# 1. Prepare input data

If you want to use another motif data source, you need to make a list of `motif` class in gimmemotifs.
The easiest way to make such object is to use `read_motifs` function provided by gimmemotifs package.

This function can load motif data text file. 
You need to prepare two files, XXX.motif2factors.txt and XXX.pfm.



## 3.1 XXX.motif2factors.txt
The text file, XXX.motif2factors.txt includes TF factor annotation for each motifs.
The file should be like a tsv file like below. 

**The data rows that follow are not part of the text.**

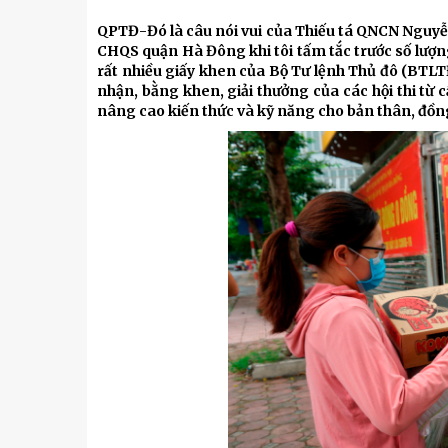
Kỹ thuật
QPTĐ-Đó là câu nói vui của Thiếu tá QNCN Nguy
Hậu phương quân đội
CHQS quận Hà Đông khi tôi tấm tắc trước số lượn
rất nhiều giấy khen của Bộ Tư lệnh Thủ đô (BTLT
Giáo dục Quốc phòng và An
nhận, bằng khen, giải thưởng của các hội thi từ c
nâng cao kiến thức và kỹ năng cho bản thân, đồn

- The first column should be motif name, the motif name should match with motif name in pfm file.
- The second column is gene symbol, the thrid column is datasource. This column is not important.
- The third column is data sorce name. Don't include space in the data source name.
- The forth column is additional information for this factor. Please enter "Y" if the factor information was confirmed by some experimental evidence. Otherwise, please enter "N".

In [1]:
# Download example XXX.motif2factors.txt data
!wget https://raw.githubusercontent.com/morris-lab/CellOracle/master/docs/demo_data/CisBP_ver2_Danio_rerio.motif2factors.txt

# If you are using macOS, please try the following command.
#!curl -O https://raw.githubusercontent.com/morris-lab/CellOracle/master/docs/demo_data/CisBP_ver2_Danio_rerio.motif2factors.txt

--2021-07-16 14:22:51--  https://raw.githubusercontent.com/morris-lab/CellOracle/master/docs/demo_data/CisBP_ver2_Danio_rerio.motif2factors.txt
Resolving raw.githubusercontent.com (raw.githubusercontent.com)... 185.199.111.133, 185.199.108.133, 185.199.109.133, ...
Connecting to raw.githubusercontent.com (raw.githubusercontent.com)|185.199.111.133|:443... connected.
HTTP request sent, awaiting response... 200 OK
Length: 2813285 (2.7M) [text/plain]
Saving to: ‘CisBP_ver2_Danio_rerio.motif2factors.txt’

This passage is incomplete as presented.